**REQUIRED WORK**
Starting with the line that contains "AUGUST 2021", reproduce each line through the end of the entries exactly as written.

**DATA FOR ANALYSIS**

>>>

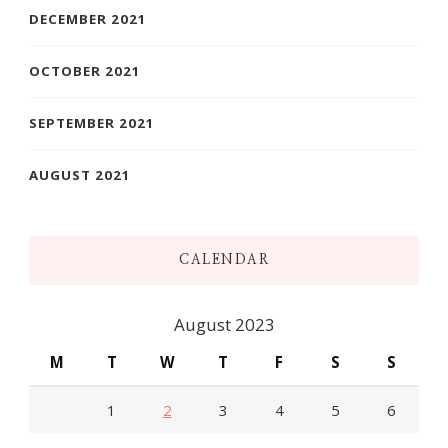
DECEMBER 2021
OCTOBER 2021
SEPTEMBER 2021
AUGUST 2021
CALENDAR
August 2023
M
T
W
T
F
S
S
1
2
3
4
5
6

<<<

**YOUR RESPONSE**
AUGUST 2021
CALENDAR
August 2023
M
T
W
T
F
S
S
1
2
3
4
5
6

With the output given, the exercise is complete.